Saved data entries
----

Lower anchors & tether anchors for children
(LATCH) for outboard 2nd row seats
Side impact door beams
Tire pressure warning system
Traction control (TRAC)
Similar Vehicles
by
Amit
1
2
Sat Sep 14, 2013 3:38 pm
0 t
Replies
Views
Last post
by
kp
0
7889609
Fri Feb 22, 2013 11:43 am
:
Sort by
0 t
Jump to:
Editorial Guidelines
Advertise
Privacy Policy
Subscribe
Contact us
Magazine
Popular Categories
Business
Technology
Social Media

----

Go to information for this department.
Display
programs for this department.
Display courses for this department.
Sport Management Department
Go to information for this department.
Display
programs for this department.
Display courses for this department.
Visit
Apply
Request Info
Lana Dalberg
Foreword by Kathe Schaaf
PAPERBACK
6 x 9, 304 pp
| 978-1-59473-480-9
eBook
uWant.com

----

**WHAT YOU ARE ASKED TO DO:** Taking the lines above, repeat exactly those from the line that contains "Fri Feb 22, 2013 11:43 am" through the line that contains "Social Media", and both of those lines as well. Include nothing else.

**ANSWER SECTION:**
Fri Feb 22, 2013 11:43 am
:
Sort by
0 t
Jump to:
Editorial Guidelines
Advertise
Privacy Policy
Subscribe
Contact us
Magazine
Popular Categories
Business
Technology
Social Media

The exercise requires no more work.